Der soeben erschienene Roman "Der Kahuna-Modus" von Nika Bertram, der die Geschichte einer Comiczeichnerin erzählt, stellt inhaltlich wie formal die deutsche Literaturszene auf den Kopf. Lesen Sie hier ein Interview mit der Autorin, nebst einer Vorbemerkung - beides von Thomas Ballhausen.
Vorbemerkung
"Wenn ein Zusammenhang erscheint, scheint er dir verwickelt. [...] Alles, was Du weißt, ist, wenn Du aufwachst, wirst Du darum betteln, wieder zu träumen."
Die Sterne - Zucker
Wie soll man eine Einleitung zu einem Interview mit einer der innovativsten deutschen Autorinnen schreiben, das nicht in der Wahl seiner Worte vor den behandelten Ausführungen kapitulieren müßte? Es kann und darf keine konventionelle Annäherung sein, sondern man muß auch in diesen vorangestellten Zeilen die Technik des behandelten Buches aufgreifen. Mehrere Ansätze wollen ausgetestet werden, von verschiedensten Seiten versucht man sich heranzutasten. Statt die Sache selbst in die Mitte zu treffen, soll man versuchen, ihre Umgrenzungen zu umschreiben - aber nicht im Sinne einer Festschreibung, mehr im Ansinnen, grobe Linien zu ziehen, schreibend in Bewegung zu bleiben. Nika Bertram und ihrem ersten Roman "Der Kahuna-Modus" auf den Fersen bleiben, schließlich außer Puste geraten: Der erste Ansatz hat sich endgültig erschöpft.
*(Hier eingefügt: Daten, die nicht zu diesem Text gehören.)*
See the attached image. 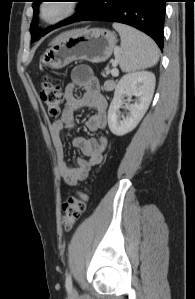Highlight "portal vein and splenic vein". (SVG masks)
<instances>
[{"label": "portal vein and splenic vein", "mask_w": 195, "mask_h": 299, "mask_svg": "<svg viewBox=\"0 0 195 299\" xmlns=\"http://www.w3.org/2000/svg\"><path fill=\"white\" fill-rule=\"evenodd\" d=\"M111 74H112V76H114V77H117V76H118L119 71H118V69L116 68V65H114L113 69L111 70Z\"/></svg>", "instance_id": "obj_1"}]
</instances>
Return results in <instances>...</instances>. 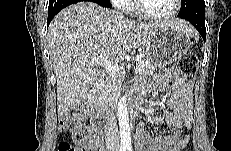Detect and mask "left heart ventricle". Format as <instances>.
<instances>
[{
    "mask_svg": "<svg viewBox=\"0 0 231 151\" xmlns=\"http://www.w3.org/2000/svg\"><path fill=\"white\" fill-rule=\"evenodd\" d=\"M142 9L152 15H163L173 8V0H141Z\"/></svg>",
    "mask_w": 231,
    "mask_h": 151,
    "instance_id": "left-heart-ventricle-1",
    "label": "left heart ventricle"
}]
</instances>
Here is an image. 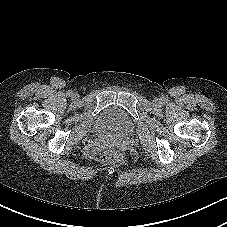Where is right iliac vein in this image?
<instances>
[{
    "instance_id": "obj_1",
    "label": "right iliac vein",
    "mask_w": 227,
    "mask_h": 227,
    "mask_svg": "<svg viewBox=\"0 0 227 227\" xmlns=\"http://www.w3.org/2000/svg\"><path fill=\"white\" fill-rule=\"evenodd\" d=\"M72 98L77 99L78 98V94L77 93L72 94Z\"/></svg>"
}]
</instances>
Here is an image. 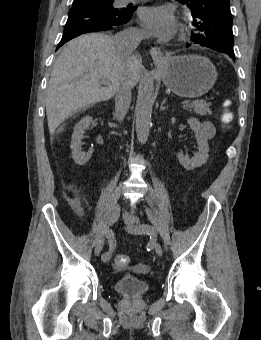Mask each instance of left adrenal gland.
<instances>
[{"mask_svg": "<svg viewBox=\"0 0 261 340\" xmlns=\"http://www.w3.org/2000/svg\"><path fill=\"white\" fill-rule=\"evenodd\" d=\"M165 103H166V98L161 103V106H160L161 110H165L166 109V107L164 106Z\"/></svg>", "mask_w": 261, "mask_h": 340, "instance_id": "a2214340", "label": "left adrenal gland"}]
</instances>
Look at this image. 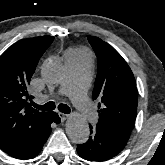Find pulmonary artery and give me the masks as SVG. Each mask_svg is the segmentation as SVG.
I'll use <instances>...</instances> for the list:
<instances>
[{"mask_svg": "<svg viewBox=\"0 0 165 165\" xmlns=\"http://www.w3.org/2000/svg\"><path fill=\"white\" fill-rule=\"evenodd\" d=\"M65 65L68 75L63 86L59 89V94L69 96L84 119L94 122L96 115L86 96L90 77L89 57L85 54L70 53L65 57Z\"/></svg>", "mask_w": 165, "mask_h": 165, "instance_id": "1", "label": "pulmonary artery"}]
</instances>
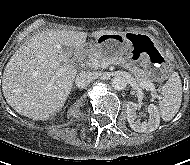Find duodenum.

Dann einen technischen Ansatz wagen, dem "genre fucking" nachspüren; was heißt das für die für die laufende Debatte um die Positionen des Posthumanismus? Die Zitate sind frei, aber nicht beliebig. Ein Einebnen der Unterschiede zwischen Hochkultur und Populärkultur wird wahrscheinlich, die fließende Grenze endgültig aufgelöst. Die Bereiche reichen vielleicht (noch) nicht ineinander hinein, doch sie wirken über ihre angenommenen Grenzen hinweg. Die klassische Linearität, an der sich die Handlung entfaltet, wird immer wieder unterlaufen. Das damit einhergehende Raum-Zeit-Kontinuum wird pervertiert, ausgeschüttet, in Trümmer gelegt. Die Erzählzeit wird förmlich zerbrochen, der Ort der Handlung verschiebt sich, ist geographisch nicht mehr fixiert; verschiedenste Räume werden an den jeweiligen Orten realisiert: ALLES fließt. Man kann nicht zweimal in das gleiche Buch schauen.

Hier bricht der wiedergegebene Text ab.